Much of my work went into making the app fast – which was hard with early iPhones. They struggled to do much. But that was the fun of it – app writers had to do hardcore performance work for the first time in years. You could tell when an app succeeded – it scrolled ‘like butter.’ Most did not.

NetNewsWire has always had minimalist design. Why is that?

It uses the system user interface, which is really Apple’s UI – and Apple has way more resources, talent, and experience than I do! It’s not an awful baseline app creators are challenged to rise above – it’s there to help us write great apps, without reinventing and maintaining a bunch of custom wheels.

That doesn’t mean we don’t do design. Design is how an app works, not just how it looks. There are decisions to be made about what goes where, how things are laid out, toolbar icons, and so on. My goal is to make NetNewsWire look inevitable. A lot of effort goes into making it look like we didn’t design it at all and did the obvious thing at every turn.

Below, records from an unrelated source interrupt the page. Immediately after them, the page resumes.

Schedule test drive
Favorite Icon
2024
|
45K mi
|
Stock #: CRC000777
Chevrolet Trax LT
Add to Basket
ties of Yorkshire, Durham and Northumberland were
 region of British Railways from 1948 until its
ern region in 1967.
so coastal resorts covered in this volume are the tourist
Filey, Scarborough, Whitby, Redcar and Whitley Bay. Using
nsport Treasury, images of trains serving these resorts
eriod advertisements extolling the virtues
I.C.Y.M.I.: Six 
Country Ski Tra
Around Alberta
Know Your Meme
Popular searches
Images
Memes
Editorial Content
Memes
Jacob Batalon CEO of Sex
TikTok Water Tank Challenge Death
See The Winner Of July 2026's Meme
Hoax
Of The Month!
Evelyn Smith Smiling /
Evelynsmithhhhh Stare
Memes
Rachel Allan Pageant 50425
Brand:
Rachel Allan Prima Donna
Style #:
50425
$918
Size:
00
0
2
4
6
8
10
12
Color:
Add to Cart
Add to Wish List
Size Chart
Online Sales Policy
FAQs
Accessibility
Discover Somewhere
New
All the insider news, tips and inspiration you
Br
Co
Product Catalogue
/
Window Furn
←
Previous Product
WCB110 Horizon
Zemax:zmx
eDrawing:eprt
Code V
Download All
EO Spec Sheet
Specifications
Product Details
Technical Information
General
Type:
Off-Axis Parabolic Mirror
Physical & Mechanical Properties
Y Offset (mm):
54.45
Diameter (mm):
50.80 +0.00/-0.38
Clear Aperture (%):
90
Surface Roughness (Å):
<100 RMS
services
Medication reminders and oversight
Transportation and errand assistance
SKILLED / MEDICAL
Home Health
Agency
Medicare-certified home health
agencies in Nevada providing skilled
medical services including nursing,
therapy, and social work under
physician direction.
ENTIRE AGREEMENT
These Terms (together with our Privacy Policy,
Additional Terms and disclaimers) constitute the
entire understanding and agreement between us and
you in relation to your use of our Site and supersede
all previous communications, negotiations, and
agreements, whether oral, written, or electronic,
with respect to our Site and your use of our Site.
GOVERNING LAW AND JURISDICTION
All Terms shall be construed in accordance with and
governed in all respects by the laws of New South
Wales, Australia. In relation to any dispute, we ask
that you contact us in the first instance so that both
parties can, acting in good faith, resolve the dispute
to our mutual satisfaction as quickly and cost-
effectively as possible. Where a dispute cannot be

We want our app to be useful, fun and not get in people’s way. It looks and feels like the platform they chose and that they already love. Users shouldn’t have to think of the app when catching up on news – it should just disappear.

That’s not to criticize custom interfaces. Many people love that kind of creativity, and those apps can serve as laboratories, and their innovations can become conventions. Apple needs both kinds of app.

NetNewsWire’s Black Pixel incarnation.

Why did you sell – and, more importantly, return – to NetNewsWire?

I sold NetNewsWire to NewsGator in 2005 – and went to work there. It was clear mobile devices were going to be huge and syncing would be the only important issue for RSS readers. NewsGator was then the only RSS sync platform – and needed a Mac app. It was an easy decision for everyone.

Six years later, NewsGator had moved away from RSS. NetNewsWire had switched to use Google Reader, to save money – server costs were so much higher then. I became part of a new team, working on Glassboard – a kind of mobile-first proto-Slack. I had to let NetNewsWire go, and friends at Black Pixel agreed to buy it.

A few years later, I realized I missed writing an RSS reader and started making one called Evergreen. It would have competed with NetNewsWire, but by then Black Pixel’s business had changed and they gave me the name back. Evergreen 1.0 became NetNewsWire 5.0. I can never thank my friends at Black Pixel enough – Daniel Pasco, George Dick, and others took such good care of the app, and were so generous in returning it to me.

What were your goals for NetNewsWire 5.0?

For it to be super-stable and freakishly fast, bring you the news and not get in your way. It also needed immediate sync support, for which we picked Feedbin – founder Ben Ubois has been hugely supportive of NetNewsWire – with the promise of more to come.

Another goal was to make the app open source. NetNewsWire became a team effort. It’s a thrill to work with lead developer Maurice Parker and the many other contributors. I can’t even express how awesome this has been, and what it means to me personally.

We also wanted to make NetNewsWire free, to get people using RSS and keep open lines of communication that don’t rely on social networks. People who cannot afford to pay now have an RSS reader at least equal in quality to commercial apps.

The latest NetNewsWire on iPad.

What are your thoughts on recent – and future – versions of NetNewsWire?

We recently added a single-key shortcut I can’t believe we never had: ‘N’ takes you to the next unread article. It’s a small thing, but it makes me happy! But mainly, I love how fast the app is. We use such excruciatingly slow software all day, and kind of accept and put up with it. NetNewsWire is my stake in the ground where I say: no — we can write fast apps if we want to.

As for the future – we don’t plan far in advance. You can imagine features from NetNewsWire of old might return, like smart feeds. But you can count on us to add features slowly and carefully — it’s important to keep NetNewsWire fast, slim, and easy to use.